Im Rahmen eines Bußgeldverfahrens gibt es viele drängende Fragen. Die wohl wichtigsten, weil zuerst zu stellenden Fragen sind:
- Was wird dem Datenverarbeiter vorgeworfen?
- Was weiß die Behörde überhaupt?
Um Genau hier nicht einfach „ins Blaue hinein“ unbedacht Fragen zu beantworten oder gar ungewollt ganz andere Themen zu Tage zu Fördern ist es unabdingbar die Akteneinsicht bei der Behörde zu beantragen. Der nachfolgende kleinen Einblick in den Härting/Konrad – DSGVO im Praxistest: Ermittlungen – Bußgelder – Verfahren bietet antworten zu diesen und weiteren Fragen, wie z.B. Was ist eigentlich eine „Akte“?

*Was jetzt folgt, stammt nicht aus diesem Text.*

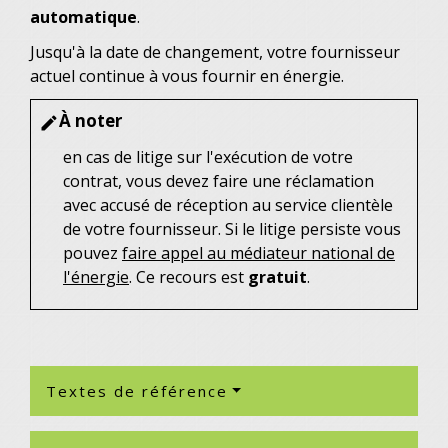
automatique
.
Jusqu'à la date de changement, votre fournisseur
actuel continue à vous fournir en énergie.
À noter
edit
en cas de litige sur l'exécution de votre
contrat, vous devez faire une réclamation
avec accusé de réception au service clientèle
de votre fournisseur. Si le litige persiste vous
pouvez
faire appel au médiateur national de
l'énergie
. Ce recours est
gratuit
.
Textes de référence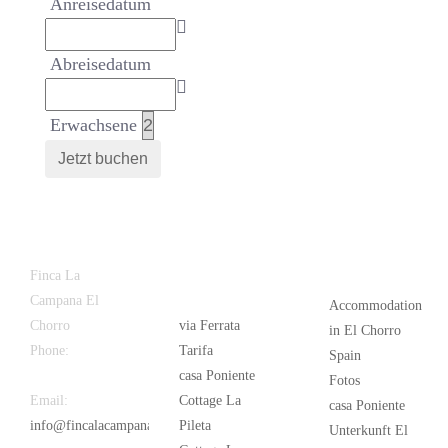
Anreisedatum
Abreisedatum
Erwachsene
Latest
Popular
Finca La
News
Campana El
Accommodation
Chorro
via Ferrata
in El Chorro
Phone:
+34
Tarifa
Spain
626 963 942
casa Poniente
Fotos
Email:
Cottage La
casa Poniente
info@fincalacampana.com
Pileta
Unterkunft El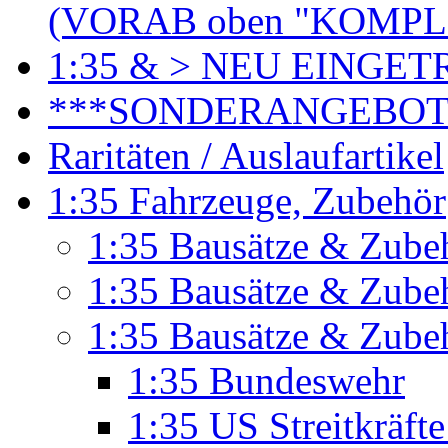
(VORAB oben "KOMPL
1:35 & > NEU EINGET
***SONDERANGEBO
Raritäten / Auslaufartikel
1:35 Fahrzeuge, Zubehör
1:35 Bausätze & Zubeh
1:35 Bausätze & Zubeh
1:35 Bausätze & Zube
1:35 Bundeswehr
1:35 US Streitkräft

10. Ist eine Akteneinsicht stets ratsam?
Ja. Ohne vorherige Akteneinsicht kommt die Beantwortung eines Auskunftsersuchens einem Blindflug gleich. Nicht immer geht aus dem Behördenschreiben hervor, ob eine Beschwerde der Anlass für das Schreiben ist oder ob die Behörde anlasslos – etwa im Rahmen einer „Fragebogenaktion“ – handelt. Wenn es eine Beschwerde gab, ist meist unklar, wer sich bei der Behörde beschwert hat und welche Vorwürfe der Beschwerdeführer erhoben hat. Wer all dies nicht weiß, riskiert bei einer „blinden“ Beantwortung des Auskunftsersuchens Missverständnisse und Fehlschlüsse der Datenschutzbehörde.

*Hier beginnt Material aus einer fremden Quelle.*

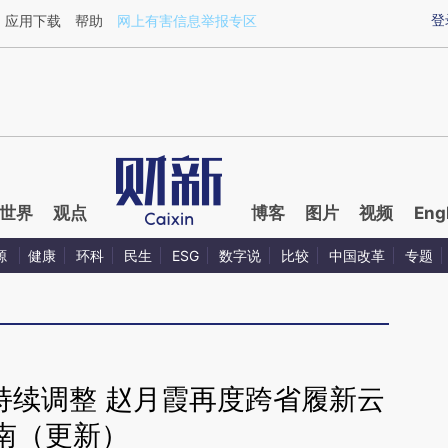
aixin.com/V0B8Ze2m](https://a.caixin.com/V0B8Ze2m
登
应用下载
帮助
网上有害信息举报专区
世界
观点
博客
图片
视频
Eng
源
健康
环科
民生
ESG
数字说
比较
中国改革
专题
持续调整 赵月霞再度跨省履新云
南（更新）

Verfahrenspraxis: In Verfahren außerhalb des Datenschutzes ist die Akteneinsicht Routine. Kein Anwalt würde seiner Mandantin empfehlen, eine Anzeige wegen einer Verletzung von Arbeitsschutzvorschriften ohne vorherige Akteneinsicht zu beantworten. Ebenso ist die Akteneinsicht der erste Verfahrensschritt, wenn sich das Bauamt meldet, weil sich ein Nachbar über Baumängel beschwert hat. Auch wenn sich das Umweltamt meldet, weil es Beschwerden über eine nicht ordnungsgemäße Abfallentsorgung gegeben hat, würde keine Anwältin empfehlen, ein solches Schreiben ohne vorherige Akteneinsicht zu beantworten. Der in sämtlichen Rechtsgebieten übergreifende Ansatz muss es sein, den Sachverhalt vollumfänglich zu erschließen, bevor etwaige Sach- und Rechtsfragen erörtert werden.

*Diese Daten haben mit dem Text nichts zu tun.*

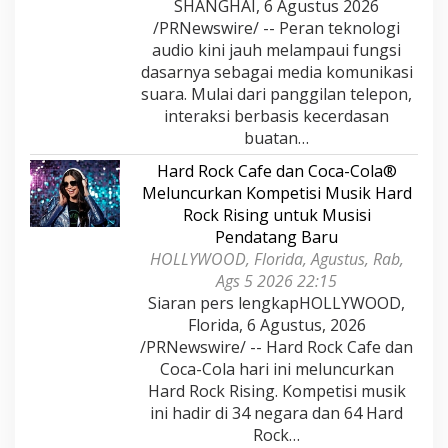
SHANGHAI, 6 Agustus 2026
/PRNewswire/ -- Peran teknologi
audio kini jauh melampaui fungsi
dasarnya sebagai media komunikasi
suara. Mulai dari panggilan telepon,
interaksi berbasis kecerdasan
buatan…
Hard Rock Cafe dan Coca-Cola®
Meluncurkan Kompetisi Musik Hard
Rock Rising untuk Musisi
Pendatang Baru
HOLLYWOOD, Florida, Agustus, Rab,
Ags 5 2026 22:15
Siaran pers lengkapHOLLYWOOD,
Florida, 6 Agustus, 2026
/PRNewswire/ -- Hard Rock Cafe dan
Coca-Cola hari ini meluncurkan
Hard Rock Rising. Kompetisi musik
ini hadir di 34 negara dan 64 Hard
Rock…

Recht: Die Akteneinsicht ist das gute Recht jedes Bürgers. Dies gilt für Verfahren der Datenschutzbehörden genauso wie für jedes andere behördliche Verfahren. Die Akteneinsicht gehört daher auch in das Pflichtprogramm jeder Beratung in aufsichtsbehördliche Verfahren. So freundlich es gemeint sein mag, einer Datenschutzbehörde offenherzig Auskünfte zu erteilen, ein Verzicht auf das vorherige Einsichtsrecht kann dem Unternehmen teuer zu stehen kommen.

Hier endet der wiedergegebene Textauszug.